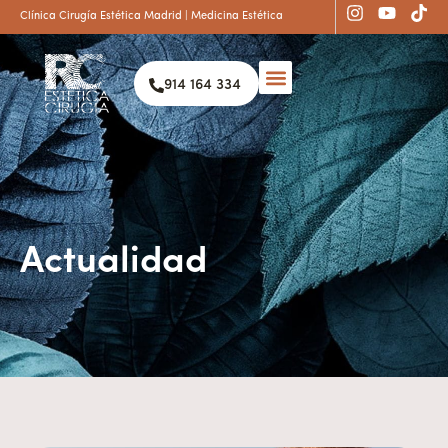
Clínica Cirugía Estética Madrid | Medicina Estética
914 164 334
Actualidad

What is needed:
A faithful copy of all the data above, without its pictures, is the expected result.

Written answer:
Clínica Cirugía Estética Madrid | Medicina Estética
914 164 334
Actualidad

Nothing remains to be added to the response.